Classic, almost archetypal circumstances bring Dominika into the spy fold, yet whether that's the product of familiar storytelling or the impacts of having an ex-CIA employee -- Jason Matthews, also the source book's author -- as an active creative force behind Red Sparrow can be unclear. Financial troubles, medical bills, and ailing parents provide commonplace motivations for the young woman to essentially be forced into a world of espionage, while the bitterness stemming from her failed career choice has that same kind of quasi true-story mundanity to it. The pathway to Dominika becoming involved with Russian Intelligence may earn degrees of base sympathy, but it's not terribly inventive in how it does so, and perhaps that's a good thing. Instead, the somewhat monotonous real-world texture of her backstory doesn't get in the way of how her desperation and spite evolve alongside the moving parts of her introduction to espionage, providing a foundation for the weapon that she's to become.
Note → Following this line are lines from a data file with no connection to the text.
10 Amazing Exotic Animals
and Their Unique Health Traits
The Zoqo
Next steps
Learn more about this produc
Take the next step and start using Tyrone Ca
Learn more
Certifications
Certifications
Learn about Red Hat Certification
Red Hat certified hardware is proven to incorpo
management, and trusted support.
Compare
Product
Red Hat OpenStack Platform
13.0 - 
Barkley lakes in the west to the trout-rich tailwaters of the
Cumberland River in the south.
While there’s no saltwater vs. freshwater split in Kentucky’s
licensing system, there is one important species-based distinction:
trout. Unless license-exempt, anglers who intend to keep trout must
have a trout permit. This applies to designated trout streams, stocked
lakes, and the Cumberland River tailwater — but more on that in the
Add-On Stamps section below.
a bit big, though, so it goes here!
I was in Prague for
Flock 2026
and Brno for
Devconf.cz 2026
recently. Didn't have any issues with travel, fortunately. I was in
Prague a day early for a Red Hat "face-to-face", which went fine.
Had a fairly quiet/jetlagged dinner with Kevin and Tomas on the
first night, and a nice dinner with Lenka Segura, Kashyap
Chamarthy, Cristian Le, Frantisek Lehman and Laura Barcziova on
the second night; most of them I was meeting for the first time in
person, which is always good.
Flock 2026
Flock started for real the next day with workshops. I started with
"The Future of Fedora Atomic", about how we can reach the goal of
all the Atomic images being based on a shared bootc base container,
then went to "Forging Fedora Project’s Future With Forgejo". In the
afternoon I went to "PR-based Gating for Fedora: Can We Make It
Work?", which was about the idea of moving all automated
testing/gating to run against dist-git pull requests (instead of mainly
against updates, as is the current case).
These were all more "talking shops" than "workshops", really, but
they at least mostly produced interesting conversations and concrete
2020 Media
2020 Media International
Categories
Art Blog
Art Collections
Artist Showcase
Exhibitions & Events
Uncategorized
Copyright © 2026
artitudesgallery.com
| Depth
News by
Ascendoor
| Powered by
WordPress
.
Teetering on the line between graphic violence and harrowing themes must've been a lot for the Lawrence-Lawrence duo to take in The Hunger Games, because Red Sparrow gives them the chance to push much further than they've gone before, especially when it comes to the boundaries involving sexuality and violence. The content does become graphic early and throughout, involving instances of rape and humiliation that'll be uncomfortable for some -- most? -- viewers; however, the bleakness of the story's viewpoint on lost innocence and the corruption and weaponization of sexuality becomes a compelling thematic driving force. Under the tutelage of an appropriately stern Charlotte Rampling, training to become a "sparrow" ends up being the crux of Dominika's character development, in which the caliber of her physique becomes what's perceived to be the only tool left at her disposal, keeping her world afloat. Watching how she takes the dynamics of sexual aggression and twists them into true instruments of power can be both mesmerizing and disheartening, where one admires the steeling of her resolve but also laments what she endures and loses along the way.

Thus, Dominika ends up being cold and detached, expressing little of the personality that lies underneath the clinical operative that leaves the sparrow training facility. That becomes a complicated aspect of Red Sparrow, in that this becomes less of an examination of her character and more about observing what said character becomes in the wake of her world being ravaged and broken to a point of no return, providing a unique challenge for Jennifer Lawrence. There are subtleties in her performance as Dominika charges into the gauntlet of her real assignment, in which the character dispatches her new arsenal of psychological tricks without being completely hardened by her experiences, where glances, twitches, and quakes in dialogue offer momentary glimpses at the person she once was. Lawrence displays bravery -- both physical and emotional -- in the chain reaction of sequences that get her into the field as a "sparrow", and through an on-and-off tolerable Russian accent portrays a woman who both channels and restrains ferocity while gathering intel, getting close to Joel Edgerton's stock CIA-operative, and doing a little sleight of hand.

Much like the circumstances leading into Dominika's acceptance into the Russian spy program, the hunt for a mole and the manipulations between competing spies come together into mundane plotting for Red Sparrow, though that's somewhat par for the course with "everyday" bouts of espionage. While the script fabricates tension through unnecessary physical obstacles and bad decisions made by those outside the world of espionage -- Mary-Louise Parker turns in a peculiar cameo as an informant drunk out of her mind -- the bravado involved with how director Lawrence executes torture sequences and connects the dots of several underlying mysteries offset those shortcomings in credibility. Again, Red Sparrow isn't intriguing because of what's happening, but in how Dominika manipulates the events with the tools now at her disposal, as her motivations and allegiances appear to remain fluid all the way until its cunningly arranged finale. It's gripping to watch her decide that she's going to be the sparrow, yet that transformation lacks dramatic poignancy without a clear perspective on an earlier version of herself.